◆ Required work:
A verbatim copy of the listing is what is needed, minus any pictures.

◆ The data:
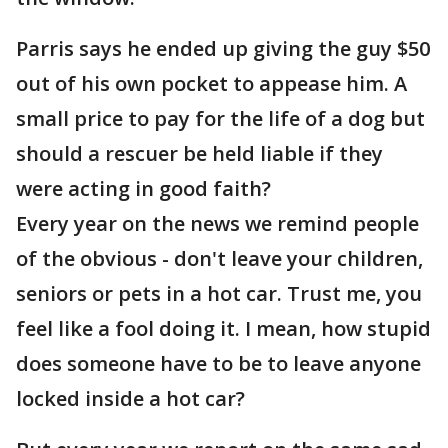
Parris says he ended up giving the guy $50
out of his own pocket to appease him. A
small price to pay for the life of a dog but
should a rescuer be held liable if they
were acting in good faith?
Every year on the news we remind people
of the obvious - don't leave your children,
seniors or pets in a hot car. Trust me, you
feel like a fool doing it. I mean, how stupid
does someone have to be to leave anyone
locked inside a hot car?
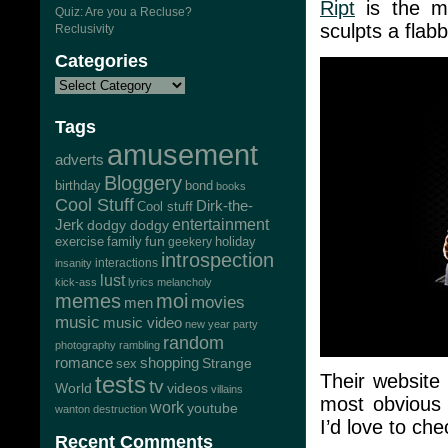
Ript
is the ma
Quiz: Are you a Recluse?
sculpts a flab
Reclusivity
Categories
Tags
amusement
adverts
Bloggery
bond
birthday
books
Cool Stuff
Dirk-the-
Cool stuff
Jerk
entertainment
dodgy dodgy
exercise
family
fun
geekery
holiday
introspection
interactions
insanity
lust
kick-ass
lyrics
melancholy
memes
moi
movies
men
music
music video
new year
party
random
photography
rambling
romance
shopping
Strange
sex
Their website 
tests
tv
World
videos
villains
most obvious t
work
youtube
wanton destruction
I’d love to che
Recent Comments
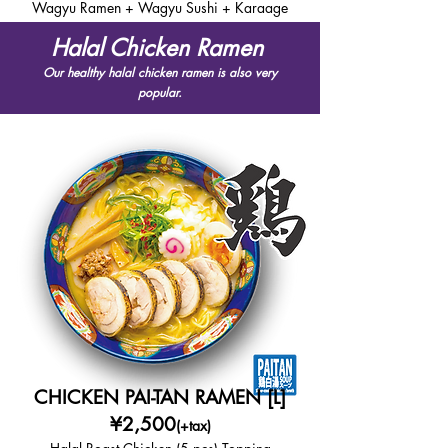
Wagyu Ramen + Wagyu Sushi + Karaage
Halal Chicken Ramen
Our healthy halal chicken ramen is also very
popular.
CHICKEN PAI-TAN RAMEN [L]
¥2,500
(+tax)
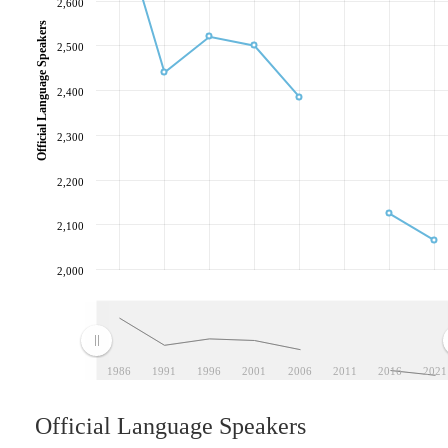
2,600
Official Language Speakers
2,500
2,400
2,300
2,200
2,100
2,000
1986
1991
1996
2001
2006
2011
2016
2021
Official Language Speakers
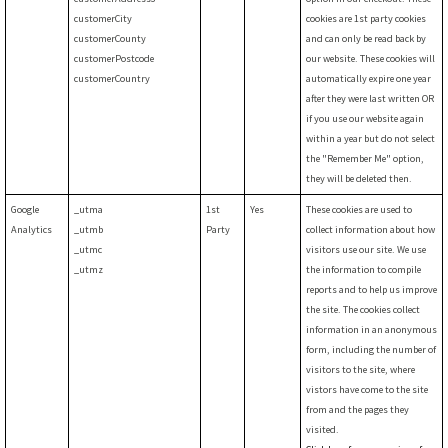
customerCity
cookies are 1st party cookies
customerCounty
and can only be read back by
customerPostcode
our website. These cookies will
customerCountry
automatically expire one year
after they were last written OR
if you use our website again
within a year but do not select
the "Remember Me" option,
they will be deleted then.
Google
_utma
1st
Yes
These cookies are used to
Analytics
_utmb
Party
collect information about how
_utmc
visitors use our site. We use
_utmz
the information to compile
reports and to help us improve
the site. The cookies collect
information in an anonymous
form, including the number of
visitors to the site, where
vistors have come to the site
from and the pages they
visited.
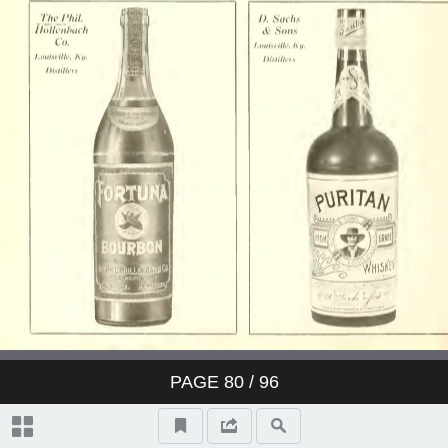
PAGE
80
/ 96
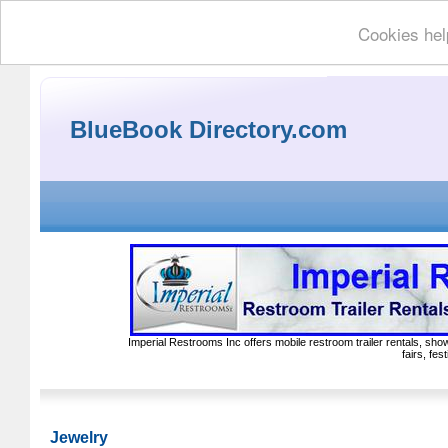
Cookies hel
BlueBook Directory.com
Imperial Restrooms Inc offers mobile restroom trailer rentals, show
fairs, fe
Jewelry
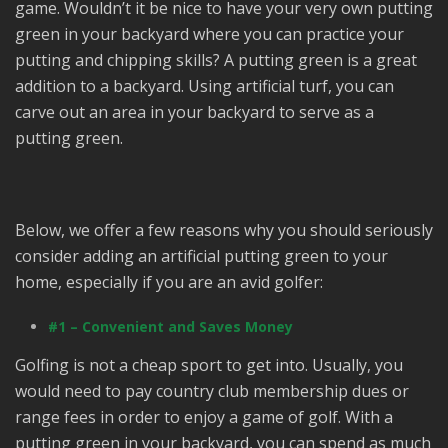
game. Wouldn’t it be nice to have your very own putting
green in your backyard where you can practice your
putting and chipping skills? A putting green is a great
addition to a backyard. Using artificial turf, you can
carve out an area in your backyard to serve as a
putting green.
Below, we offer a few reasons why you should seriously
consider adding an artificial putting green to your
home, especially if you are an avid golfer:
#1 – Convenient and Saves Money
Golfing is not a cheap sport to get into. Usually, you
would need to pay country club membership dues or
range fees in order to enjoy a game of golf. With a
putting green in your backyard, you can spend as much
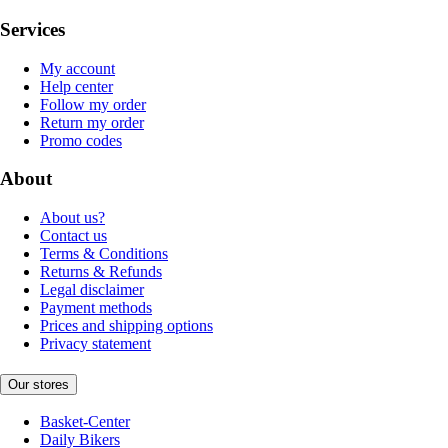
Services
My account
Help center
Follow my order
Return my order
Promo codes
About
About us?
Contact us
Terms & Conditions
Returns & Refunds
Legal disclaimer
Payment methods
Prices and shipping options
Privacy statement
Our stores
Basket-Center
Daily Bikers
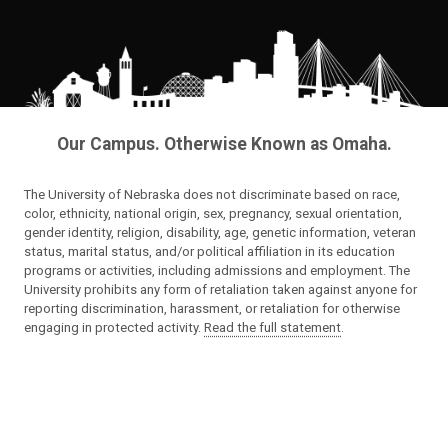
Our Campus. Otherwise Known as Omaha.
The University of Nebraska does not discriminate based on race,
color, ethnicity, national origin, sex, pregnancy, sexual orientation,
gender identity, religion, disability, age, genetic information, veteran
status, marital status, and/or political affiliation in its education
programs or activities, including admissions and employment. The
University prohibits any form of retaliation taken against anyone for
reporting discrimination, harassment, or retaliation for otherwise
engaging in protected activity.
Read the full statement
.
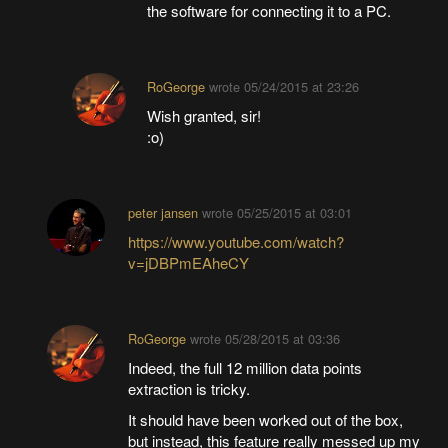
the software for connecting it to a PC.
RoGeorge
wrote
05/24/2015 at 23:26
Wish granted, sir!
:o)
peter jansen
wrote
05/25/2015 at 03:01
https://www.youtube.com/watch?
v=jDBPmEAheCY
RoGeorge
wrote
05/28/2015 at 03:36
Indeed, the full 12 million data points
extraction is tricky.
It should have been worked out of the box,
but instead, this feature really messed up my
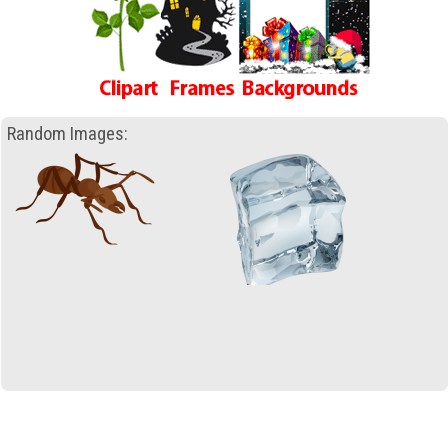
Random Images:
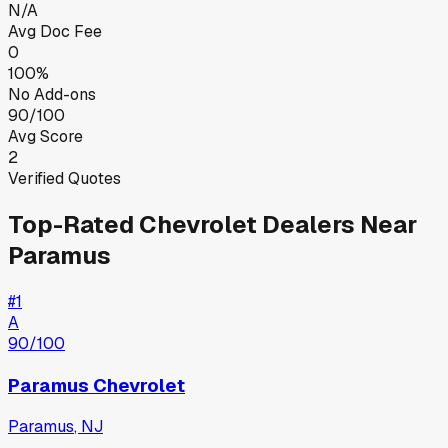
N/A
Avg Doc Fee
0
100%
No Add-ons
90/100
Avg Score
2
Verified Quotes
Top-Rated
Chevrolet
Dealers Near
Paramus
#
1
A
90
/100
Paramus Chevrolet
Paramus
,
NJ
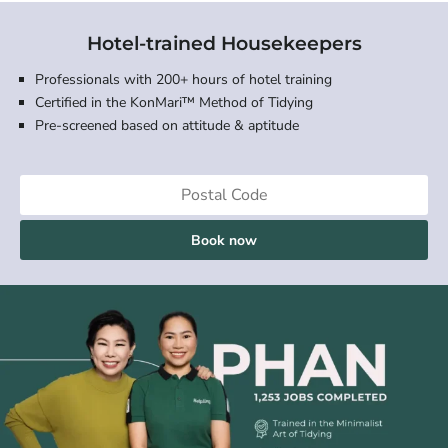
Hotel-trained Housekeepers
Professionals with 200+ hours of hotel training
Certified in the KonMari™ Method of Tidying
Pre-screened based on attitude & aptitude
Book now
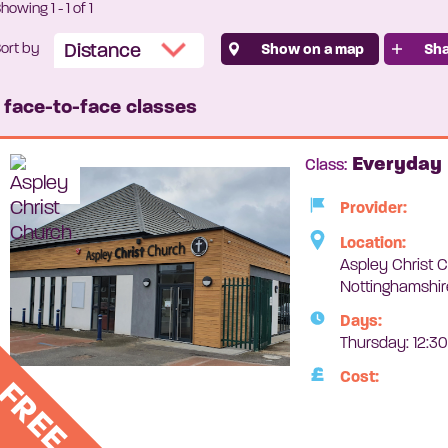
Showing
1
-
1
of 1
ort by
Show on a map
Sha
1 face-to-face classes
Everyday 
Class:
Provider:
Location:
Aspley Christ C
Nottinghamshi
Days:
Thursday: 12:3
Cost:
FREE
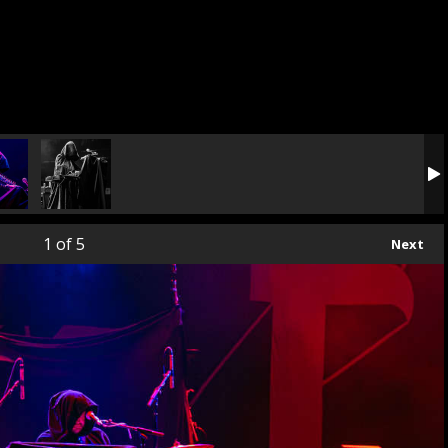
1
of 5
Next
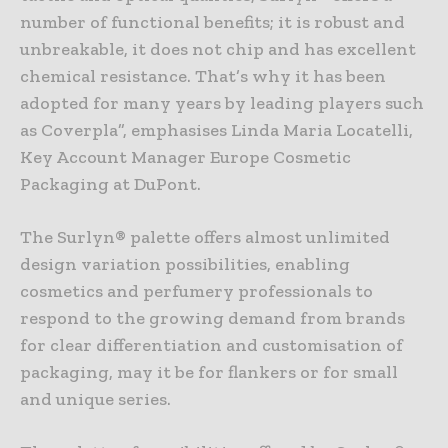
number of functional benefits; it is robust and
unbreakable, it does not chip and has excellent
chemical resistance. That’s why it has been
adopted for many years by leading players such
as Coverpla”, emphasises Linda Maria Locatelli,
Key Account Manager Europe Cosmetic
Packaging at DuPont.
The Surlyn® palette offers almost unlimited
design variation possibilities, enabling
cosmetics and perfumery professionals to
respond to the growing demand from brands
for clear differentiation and customisation of
packaging, may it be for flankers or for small
and unique series.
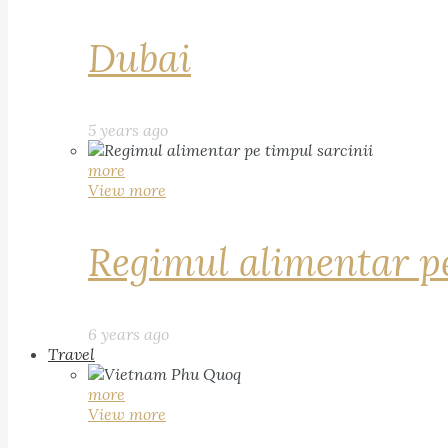
Dubai
5 years ago
more
View more
Regimul alimentar pe
6 years ago
Travel
more
View more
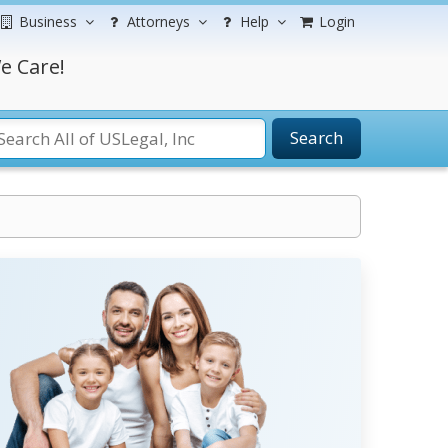
Business
Attorneys
Help
Login
e Care!
Search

◆ Finished task:
Parris says he ended up giving the guy $50
out of his own pocket to appease him. A
small price to pay for the life of a dog but
should a rescuer be held liable if they
were acting in good faith?
Every year on the news we remind people
of the obvious - don't leave your children,
seniors or pets in a hot car. Trust me, you
feel like a fool doing it. I mean, how stupid
does someone have to be to leave anyone
locked inside a hot car?
Ript
is the ma
Quiz: Are you a Recluse?
sculpts a flab
Reclusivity
Categories
Tags
amusement
adverts
Bloggery
bond
birthday
books
Cool Stuff
Dirk-the-
Cool stuff
Jerk
entertainment
dodgy dodgy
exercise
family
fun
geekery
holiday
introspection
interactions
insanity
lust
kick-ass
lyrics
melancholy
memes
moi
movies
men
music
music video
new year
party
random
photography
rambling
romance
shopping
Strange
sex
Their website 
tests
tv
World
videos
villains
most obvious t
work
youtube
wanton destruction
I’d love to che
Recent Comments
Wagyu Ramen + Wagyu Sushi + Karaage
Halal Chicken Ramen
Our healthy halal chicken ramen is also very
popular.
CHICKEN PAI-TAN RAMEN [L]
¥2,500
(+tax)
2,600
Official Language Speakers
2,500
2,400
2,300
2,200
2,100
2,000
1986
1991
1996
2001
2006
2011
2016
2021
Official Language Speakers
customerCity
cookies are 1st party cookies
customerCounty
and can only be read back by
customerPostcode
our website. These cookies will
customerCountry
automatically expire one year
after they were last written OR
if you use our website again
within a year but do not select
the "Remember Me" option,
they will be deleted then.
Google
_utma
1st
Yes
These cookies are used to
Analytics
_utmb
Party
collect information about how
_utmc
visitors use our site. We use
_utmz
the information to compile
reports and to help us improve
the site. The cookies collect
information in an anonymous
form, including the number of
visitors to the site, where
vistors have come to the site
from and the pages they
visited.
PAGE
80
/ 96
Cookies hel
BlueBook Directory.com
Imperial Restrooms Inc offers mobile restroom trailer rentals, show
fairs, fe
Jewelry
game. Wouldn’t it be nice to have your very own putting
green in your backyard where you can practice your
putting and chipping skills? A putting green is a great
addition to a backyard. Using artificial turf, you can
carve out an area in your backyard to serve as a
putting green.
Below, we offer a few reasons why you should seriously
consider adding an artificial putting green to your
home, especially if you are an avid golfer:
#1 – Convenient and Saves Money
Golfing is not a cheap sport to get into. Usually, you
would need to pay country club membership dues or
range fees in order to enjoy a game of golf. With a
putting green in your backyard, you can spend as much
Services
My account
Help center
Follow my order
Return my order
Promo codes
About
About us?
Contact us
Terms & Conditions
Returns & Refunds
Legal disclaimer
Payment methods
Prices and shipping options
Privacy statement
Our stores
Basket-Center
Daily Bikers
Our Campus. Otherwise Known as Omaha.
The University of Nebraska does not discriminate based on race,
color, ethnicity, national origin, sex, pregnancy, sexual orientation,
gender identity, religion, disability, age, genetic information, veteran
status, marital status, and/or political affiliation in its education
programs or activities, including admissions and employment. The
University prohibits any form of retaliation taken against anyone for
reporting discrimination, harassment, or retaliation for otherwise
engaging in protected activity.
Read the full statement
.
the software for connecting it to a PC.
RoGeorge
wrote
05/24/2015 at 23:26
Wish granted, sir!
:o)
peter jansen
wrote
05/25/2015 at 03:01
https://www.youtube.com/watch?
v=jDBPmEAheCY
RoGeorge
wrote
05/28/2015 at 03:36
Indeed, the full 12 million data points
extraction is tricky.
It should have been worked out of the box,
but instead, this feature really messed up my
Random Images:
N/A
Avg Doc Fee
0
100%
No Add-ons
90/100
Avg Score
2
Verified Quotes
Top-Rated
Chevrolet
Dealers Near
Paramus
#
1
A
90
/100
Paramus Chevrolet
Paramus
,
NJ
Hotel-trained Housekeepers
Professionals with 200+ hours of hotel training
Certified in the KonMari™ Method of Tidying
Pre-screened based on attitude & aptitude
Book now
Showing
1
-
1
of 1
ort by
Show on a map
Sha
1 face-to-face classes
Everyday 
Class:
Provider:
Location:
Aspley Christ C
Nottinghamshi
Days:
Thursday: 12:3
Cost:
FREE
1
of 5
Next
number of functional benefits; it is robust and
unbreakable, it does not chip and has excellent
chemical resistance. That’s why it has been
adopted for many years by leading players such
as Coverpla”, emphasises Linda Maria Locatelli,
Key Account Manager Europe Cosmetic
Packaging at DuPont.
The Surlyn® palette offers almost unlimited
design variation possibilities, enabling
cosmetics and perfumery professionals to
respond to the growing demand from brands
for clear differentiation and customisation of
packaging, may it be for flankers or for small
and unique series.
Dubai
5 years ago
more
View more
Regimul alimentar pe
6 years ago
Travel
more
View more
Business
Attorneys
Help
Login
e Care!
Search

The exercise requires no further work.